Ford was among foreign automakers exhibiting their wares this week at the China International Import Expo (CIIE) in Shanghai, a fair aimed at showcasing the country’s free trade credentials.
Many of the vehicles that Ford, General Motors (GM.N) and Fiat Chrysler Automobiles (FCHA.MI) put on show were pickup trucks, a segment of the Chinese market that has remained relatively resilient even as the overall industry braces for a second year of dipping sales.
Demand for pickups - both from traditional farm and construction-related customers as well as newer interest from general car buyers - has increased and last year China became the world’s second-biggest pickup truck market.
But many big Chinese cities restrict pickups from entering their centers, an obstacle for sales growth. But some urban areas have relaxed the rules in recent years, boosting pickup sales.

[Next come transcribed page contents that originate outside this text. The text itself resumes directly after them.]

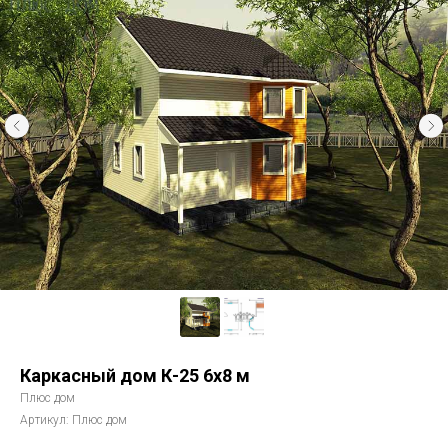
Каркасный дом К-25 6х8 м
Плюс дом
Артикул:
Плюс дом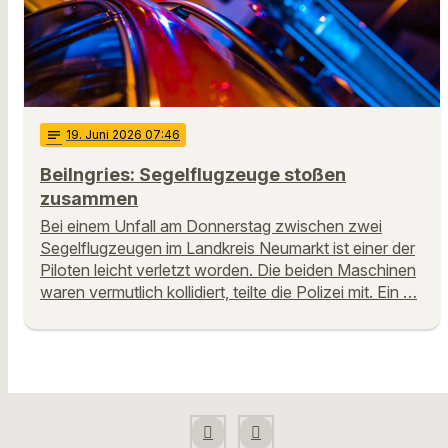
notes
19
. Juni 2026 07:46
Beilngries: Segelflugzeuge stoßen
zusammen
Bei einem Unfall am Donnerstag zwischen zwei
Segelflugzeugen im Landkreis Neumarkt ist einer der
Piloten leicht verletzt worden. Die beiden Maschinen
waren vermutlich kollidiert, teilte die Polizei mit. Ein …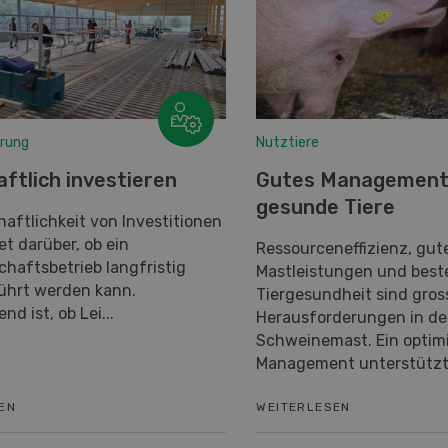
hrung
Nutztiere
aftlich investieren
Gutes Management
gesunde Tiere
haftlichkeit von Investitionen
t darüber, ob ein
Ressourceneffizienz, gut
haftsbetrieb langfristig
Mastleistungen und best
ührt werden kann.
Tiergesundheit sind gros
d ist, ob Lei...
Herausforderungen in de
Schweinemast. Ein optim
Management unterstützt.
EN
WEITERLESEN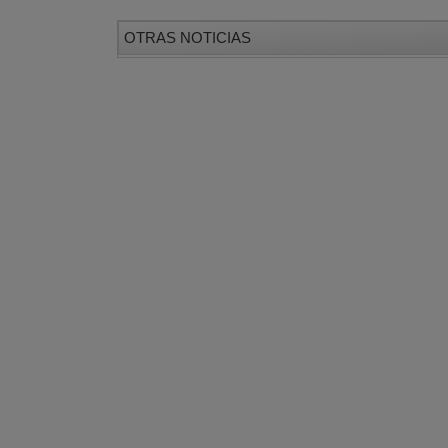
OTRAS NOTICIAS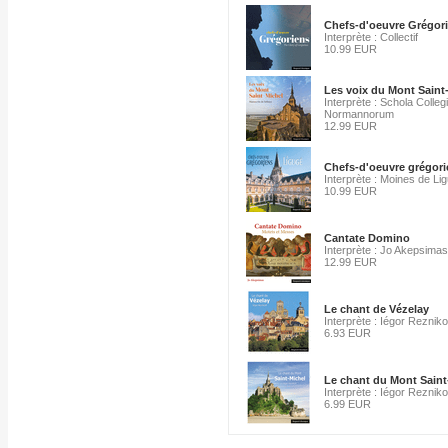
Chefs-d'oeuvre Grégor
Interprète : Collectif
10.99 EUR
Les voix du Mont Saint
Interprète : Schola Colle
Normannorum
12.99 EUR
Chefs-d'oeuvre grégori
Interprète : Moines de Li
10.99 EUR
Cantate Domino
Interprète : Jo Akepsimas
12.99 EUR
Le chant de Vézelay
Interprète : Iégor Rezniko
6.93 EUR
Le chant du Mont Saint
Interprète : Iégor Rezniko
6.99 EUR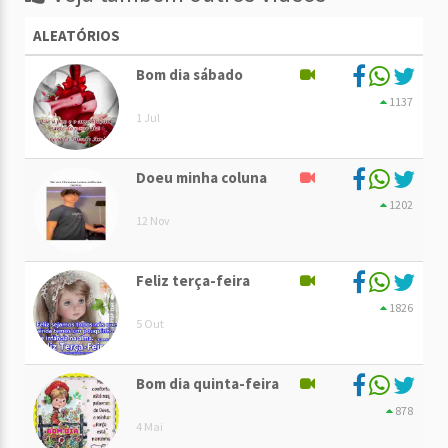
ALEATÓRIOS
Bom dia sábado
1137
1 Jul
Doeu minha coluna
1202
12 Nov
Feliz terça-feira
1826
5 Out
Bom dia quinta-feira
878
4 Mai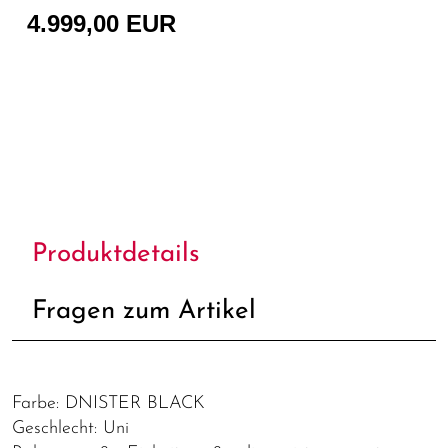
4.999,00 EUR
Produktdetails
Fragen zum Artikel
Farbe: DNISTER BLACK
Geschlecht: Uni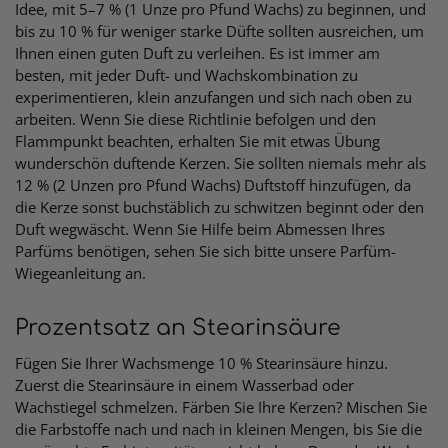
Idee, mit 5–7 % (1 Unze pro Pfund Wachs) zu beginnen, und
bis zu 10 % für weniger starke Düfte sollten ausreichen, um
Ihnen einen guten Duft zu verleihen. Es ist immer am
besten, mit jeder Duft- und Wachskombination zu
experimentieren, klein anzufangen und sich nach oben zu
arbeiten. Wenn Sie diese Richtlinie befolgen und den
Flammpunkt beachten, erhalten Sie mit etwas Übung
wunderschön duftende Kerzen. Sie sollten niemals mehr als
12 % (2 Unzen pro Pfund Wachs) Duftstoff hinzufügen, da
die Kerze sonst buchstäblich zu schwitzen beginnt oder den
Duft wegwäscht. Wenn Sie Hilfe beim Abmessen Ihres
Parfüms benötigen, sehen Sie sich bitte unsere Parfüm-
Wiegeanleitung an.
Prozentsatz an Stearinsäure
Fügen Sie Ihrer Wachsmenge 10 % Stearinsäure hinzu.
Zuerst die Stearinsäure in einem Wasserbad oder
Wachstiegel schmelzen. Färben Sie Ihre Kerzen? Mischen Sie
die Farbstoffe nach und nach in kleinen Mengen, bis Sie die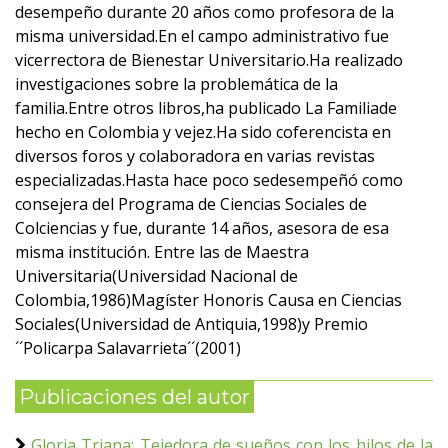
desempeño durante 20 años como profesora de la
misma universidad.En el campo administrativo fue
vicerrectora de Bienestar Universitario.Ha realizado
investigaciones sobre la problemática de la
familia.Entre otros libros,ha publicado La Familiade
hecho en Colombia y vejez.Ha sido coferencista en
diversos foros y colaboradora en varias revistas
especializadas.Hasta hace poco sedesempeñó como
consejera del Programa de Ciencias Sociales de
Colciencias y fue, durante 14 años, asesora de esa
misma institución. Entre las de Maestra
Universitaria(Universidad Nacional de
Colombia,1986)Magíster Honoris Causa en Ciencias
Sociales(Universidad de Antiquia,1998)y Premio
´´Policarpa Salavarrieta´´(2001)
Publicaciones del autor
Gloria Triana: Tejedora de sueños con los hilos de la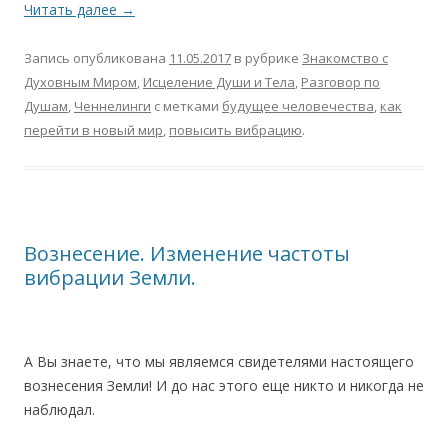
Читать далее
→
Запись опубликована
11.05.2017
в рубрике
Знакомство с
Духовным Миром
,
Исцеление Души и Тела
,
Разговор по
Душам
,
Ченнелинги
с метками
будущее человечества
,
как
перейти в новый мир
,
повысить вибрацию
.
Вознесение. Изменение частоты
вибрации Земли.
А Вы знаете, что мы являемся свидетелями настоящего
вознесения Земли! И до нас этого еще никто и никогда не
наблюдал.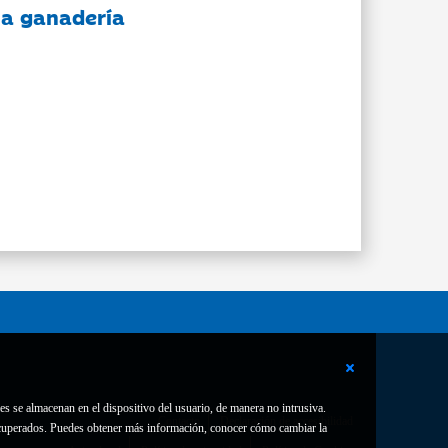
 la ganadería
es se almacenan en el dispositivo del usuario, de manera no intrusiva.
Contacto
Declaración de accesibilidad
 recuperados. Puedes obtener más información, conocer cómo cambiar la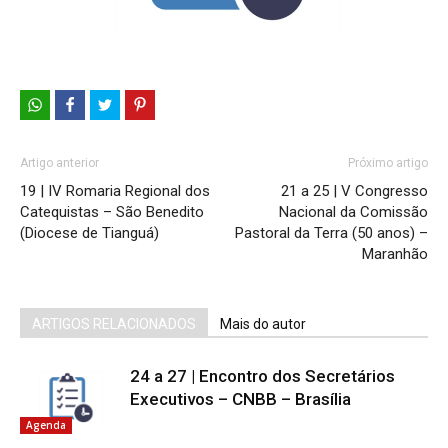
Artigo anterior
Próximo artigo
19 | IV Romaria Regional dos
21 a 25 | V Congresso
Catequistas – São Benedito
Nacional da Comissão
(Diocese de Tianguá)
Pastoral da Terra (50 anos) –
Maranhão
ARTIGOS RELACIONADOS
Mais do autor
24 a 27 | Encontro dos Secretários
Executivos – CNBB – Brasília
Agenda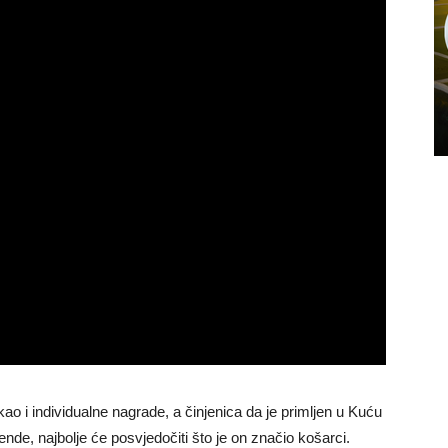
kao i individualne nagrade, a činjenica da je primljen u Kuću
ende, najbolje će posvjedočiti što je on značio košarci.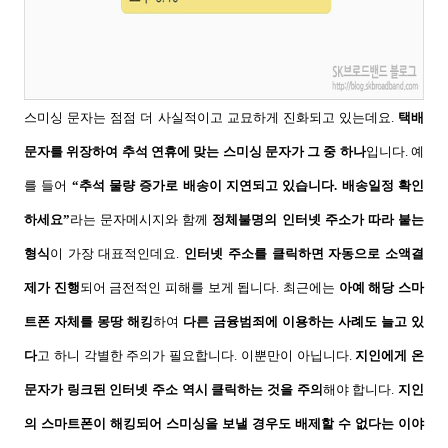
스미싱 문자는 점점 더 사실적이고 교묘하게 진화되고 있는데요
.
택배
문자를 위장하여 추석 연휴에 맞는 스미싱 문자가 그 중 하나
입니다
.
예
를 들어
“
추석 물량 증가로 배송이 지연되고 있습니다
.
배송일정 확인
하세요
”
라는 문자메시지와 함께
정체불명의 인터넷 주소가 따라 붙는
형식
이 가장 대표적인데요
.
인터넷 주소를 클릭하면 자동으로 소액결
제가 진행
되어 금전적인 피해를 보게 됩니다
.
최근에는
아예 해당 스마
트폰 자체를 몽땅 해킹
하여
다른 금융범죄에 이용하는 사례도 늘고 있
다
고 하니 각별한 주의가 필요합니다.
이뿐만이 아닙니다
.
지인에게 온
문자가 링크된 인터넷 주소 역시 클릭하는 것을 주의
해야 합니다
.
지인
의 스마트폰이 해킹되어 스미싱을 보낼 경우도 배제할 수 없다는 이야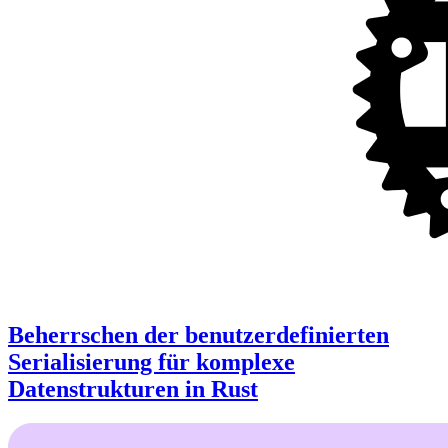
Beherrschen der benutzerdefinierten
Serialisierung für komplexe
Datenstrukturen in Rust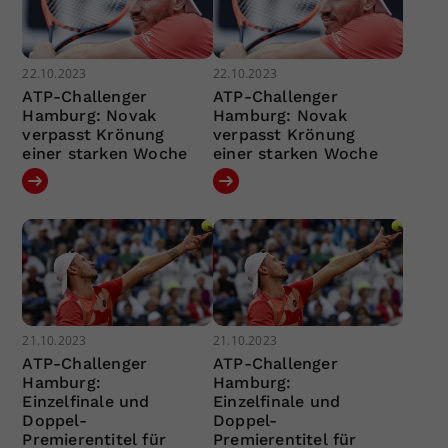
22.10.2023
22.10.2023
ATP-Challenger
ATP-Challenger
Hamburg: Novak
Hamburg: Novak
verpasst Krönung
verpasst Krönung
einer starken Woche
einer starken Woche
21.10.2023
21.10.2023
ATP-Challenger
ATP-Challenger
Hamburg:
Hamburg:
Einzelfinale und
Einzelfinale und
Doppel-
Doppel-
Premierentitel für
Premierentitel für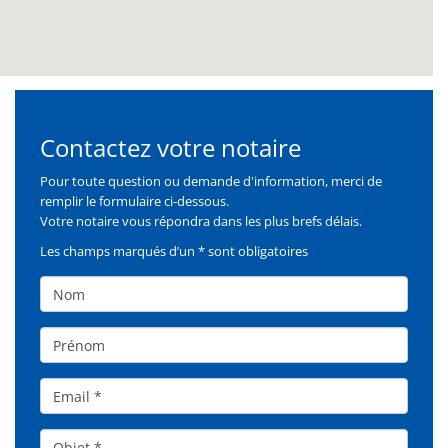
Contactez votre notaire
Formulaire
Pour toute question ou demande d'information, merci de
remplir le formulaire ci-dessous.
Votre notaire vous répondra dans les plus brefs délais.
Les champs marqués d’un * sont obligatoires
Nom
Prénom
Email
Objet*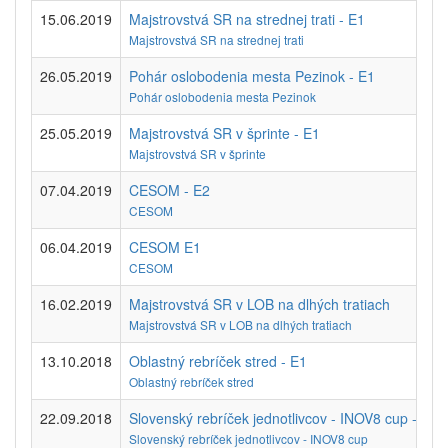
15.06.2019
Majstrovstvá SR na strednej trati - E1
Majstrovstvá SR na strednej trati
26.05.2019
Pohár oslobodenia mesta Pezinok - E1
Pohár oslobodenia mesta Pezinok
25.05.2019
Majstrovstvá SR v šprinte - E1
Majstrovstvá SR v šprinte
07.04.2019
CESOM - E2
CESOM
06.04.2019
CESOM E1
CESOM
16.02.2019
Majstrovstvá SR v LOB na dlhých tratiach
Majstrovstvá SR v LOB na dlhých tratiach
13.10.2018
Oblastný rebríček stred - E1
Oblastný rebríček stred
22.09.2018
Slovenský rebríček jednotlivcov - INOV8 cup - E1
Slovenský rebríček jednotlivcov - INOV8 cup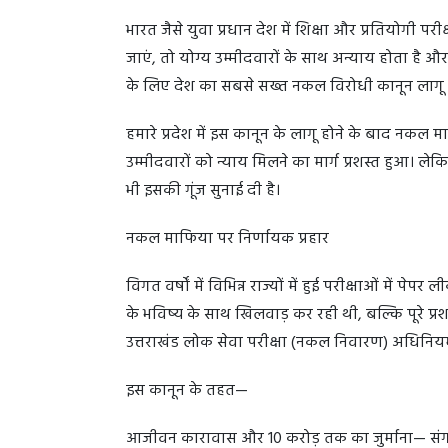
भारत जैसे युवा प्रधान देश में शिक्षा और प्रतियोगी प
जाएं, तो योग्य उम्मीदवारों के साथ अन्याय होता है औ
के लिए देश का सबसे सख्त नकल विरोधी कानून लागू किय
हमारे प्रदेश में इस कानून के लागू होने के बाद नकल
उम्मीदवारों को न्याय मिलने का मार्ग प्रशस्त हुआ। लेक
भी इसकी गूंज सुनाई दी है।
नकल माफिया पर निर्णायक प्रहार
विगत वर्षों में विभिन्न राज्यों में हुई परीक्षाओं में प
के भविष्य के साथ खिलवाड़ कर रही थी, बल्कि पूरे प्रशास
उत्तराखंड लोक सेवा परीक्षा (नकल निवारण) अधिनि
इस कानून के तहत—
आजीवन कारावास और 10 करोड़ तक का जुर्माना— संगठि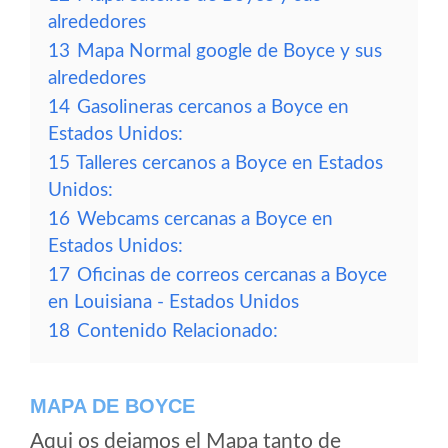
alrededores
13
Mapa Normal google de Boyce y sus
alrededores
14
Gasolineras cercanos a Boyce en
Estados Unidos:
15
Talleres cercanos a Boyce en Estados
Unidos:
16
Webcams cercanas a Boyce en
Estados Unidos:
17
Oficinas de correos cercanas a Boyce
en Louisiana - Estados Unidos
18
Contenido Relacionado:
MAPA DE BOYCE
Aqui os dejamos el Mapa tanto de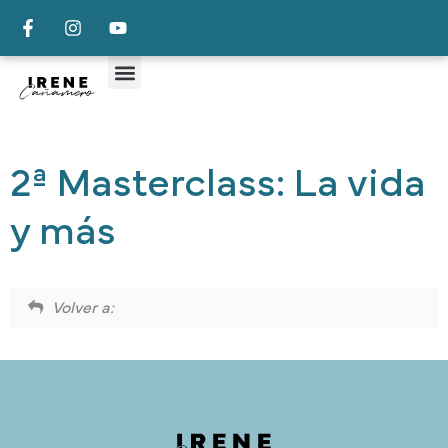
2ª Masterclass: La vida
y más
Volver a:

“If more areas relax restrictions on pickup trucks, we will plan to locally manufacture Ford-branded pickup trucks in China to meet the demands of Chinese consumers with considerations of the market situation,” Joseph Liu, Ford’s China vice president for product innovation, told Reuters on Wednesday.
The Dearborn, Michigan-based automaker does not build Ford-branded pickup trucks in China, but its local partner, JMC (000550.SZ), in which Ford has a 32% stake, manufactures Yuhu series pickups with Ford technology.
Liu did not provide details about manufacturing plans or model specifications but said made-in-China Ford pickup trucks would be different from existing imported models, if and when Ford went ahead with the plans.
For instance, China-made pickup trucks would be of sizes that are suitable for China’s roads and are less likely to have capacity for towing trailers as current policies limit that.
Other automakers at CIIE told Reuters this week they were there to test the waters. GM and FCA also displayed their new pickup models such as the Chevrolet Silverado, GMC Sierra Denali, and Jeep Gladiator.
FCA representatives said the company planned to launch the Gladiator in China but was still working on adjusting the model to meet regulatory requirements on things like emissions.
A spokeswoman for GM said the company wanted to showcase American-style pickup trucks in Shanghai to get public opinion. She said, however, that GM had no plan to launch these models in China now.